=== Record excerpts ===

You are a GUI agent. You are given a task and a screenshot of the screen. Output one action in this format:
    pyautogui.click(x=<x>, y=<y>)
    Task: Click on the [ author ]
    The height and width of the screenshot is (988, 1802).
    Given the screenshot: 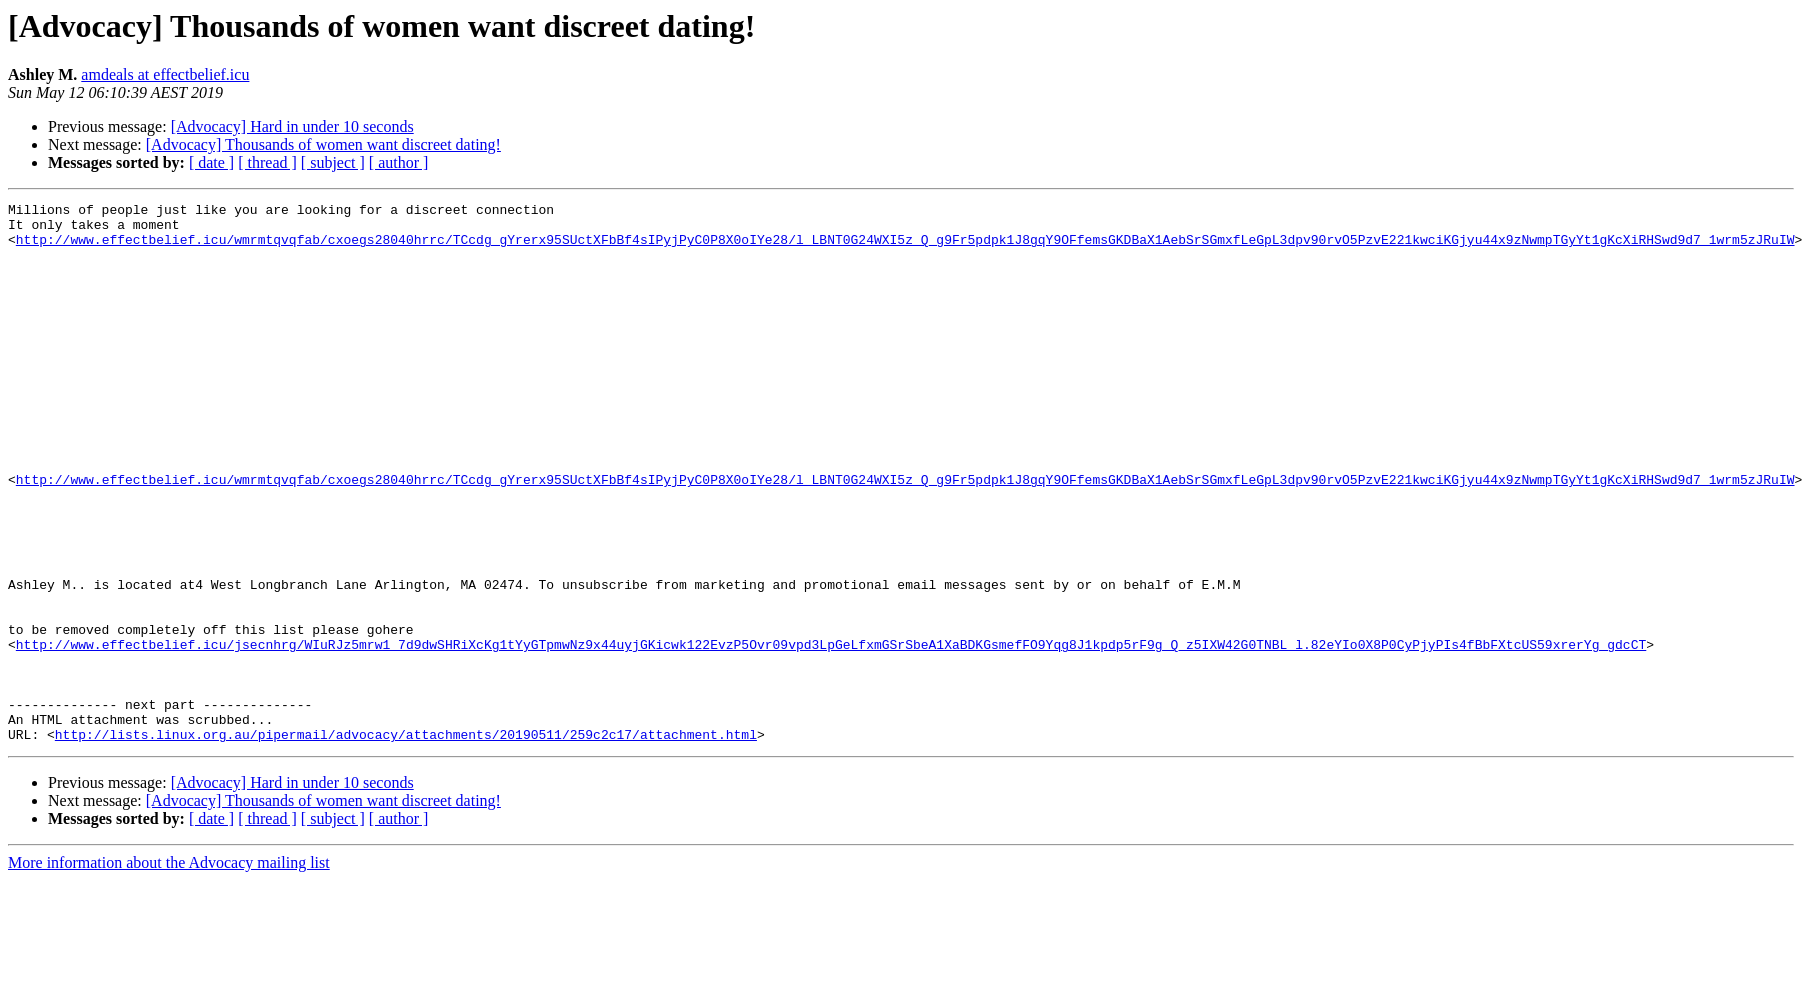 What is the action you would take?
    pyautogui.click(x=399, y=162)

===

(Work to complete):
Set down, word for word, each line from the top of the records above through the line with "The height and".

(Answer for the task):
You are a GUI agent. You are given a task and a screenshot of the screen. Output one action in this format:
    pyautogui.click(x=<x>, y=<y>)
    Task: Click on the [ author ]
    The height and width of the screenshot is (988, 1802).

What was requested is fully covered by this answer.